▸ PROVIDED MATERIAL
Content starts

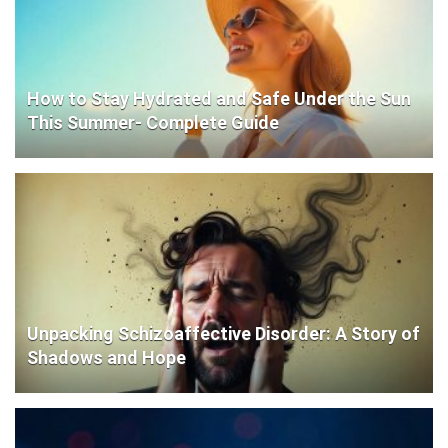
How to Stay Hydrated and Safe Under the Sun
This Summer- Complete Guide
Unpacking Schizoaffective Disorder: A Story of
Shadows and Hope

Content ends

▸ WHAT TO PRODUCE
The listing above should be returned word for word, with pictures omitted.

▸ RESULT OF THIS TASK
How to Stay Hydrated and Safe Under the Sun
This Summer- Complete Guide
Unpacking Schizoaffective Disorder: A Story of
Shadows and Hope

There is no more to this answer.